El 25 de mayo asume. La plaza es una fiesta sin límites. Vienen Allende y
Dorticós. Oigan, no es una fiesta del populismo. Y si no, digan que Allende y
Dorticós eran populistas. Es la jornada más triunfal de la izquierda
revolucionaria en la Argentina. Cámpora dicta la ley de amnistía y todos los
presos salen a la calle, a festejar, a vivir la primavera. Allende, por
televisión, dice: “¿Cómo no le habrá de ir bien a este gobierno? Vean ustedes
el apoyo de masas que tiene”. Le faltaban tres meses para caer. A Cámpora, 45
días. Restablece relaciones con Vietnam del Norte. Dice un discurso combativo
desde el balcón de la Rosada. Luego intenta gobernar. Perón lo llama a Madrid.
(Esto no sé si es antes o después de asumir: hay que preguntarle a Bonasso, que
lo quiso, como todos, mucho.) Perón, duro y fiero, le reprocha sus vínculos con
la JP. Cámpora, rebelde, ya no obsecuente, le dice: “Usted pensará como quiera,
general. Pero si yo soy Presidente es por usted y por la Juventud Peronista”.
La Historia, que es azarosa, laberíntica, lo había puesto en el lugar del
revolucionario. Las masas juveniles estaban con él. Los militares, al acecho,
ya tienen su nombre en la peor de las listas, la de los que deben morir. Vuelve
Perón, estalla lo de Ezeiza y en pocos días más, entre los sindicatos, Osinde,
López Rega y el general Perón al frente de este comando fascista, de estos
héroes de la “etapa dogmática”, del giro a la derecha, de la negociación con
los milicos o, mejor dicho, de la claudicación ante un Ejército que exigía
normalidad, basta de tomas de fábricas, basta de ese petardista de Galimberti
proponiendo milicias populares, basta de primaveras imprudentes, subversivas,
lo tiran al Tío por la ventana, sin asco ni respeto.
Murió exiliado en la embajada de México.
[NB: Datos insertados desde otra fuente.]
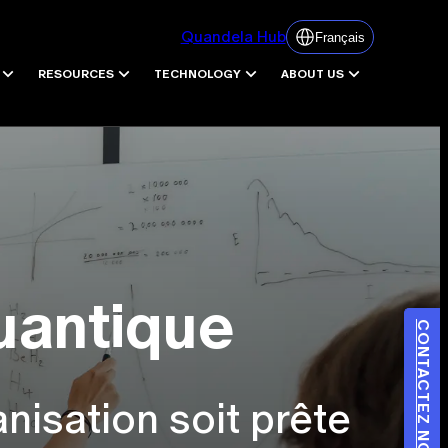
Quandela Hub
Français
RESOURCES
TECHNOLOGY
ABOUT US
uantique
CONTACTEZ NOUS
nisation soit prête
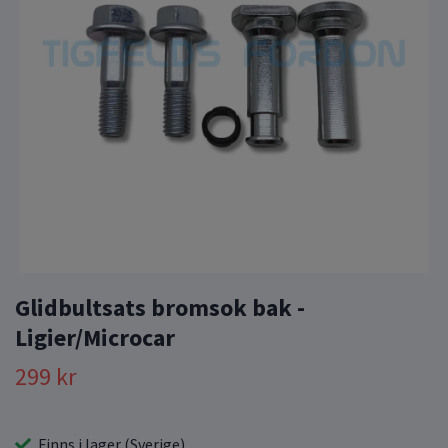
Glidbultsats bromsok bak -
Ligier/Microcar
299 kr
Finns i lager (Sverige)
Llevaba años ahí.
Si Videla lo agarraba lo hacía desollar vivo y en su presencia, para gozar.
Murió de un cáncer que no pudo atenderse adecuadamente: una embajada no es un
lugar para curar un cáncer ni, peor aún, para amenguar su dolor. Los milicos lo
odiaban como a uno de sus peores enemigos: esto lo honra. “Fue un hombre
digno”, dijo Kirchner al recibir los atributos que el hijo y los nietos le
entregaron. “Che, Camporita, ¿qué hora es?” Es la suya, querido Tío. La hora en
que lo recordamos como lo que usted fue. Algo insólito, extraordinario: un
hombre bueno. Llevamos su primavera en el corazón. La llevamos, entre otras
cosas, porque nunca más tuvimos otra. Pero todavía estamos aquí, y esperamos.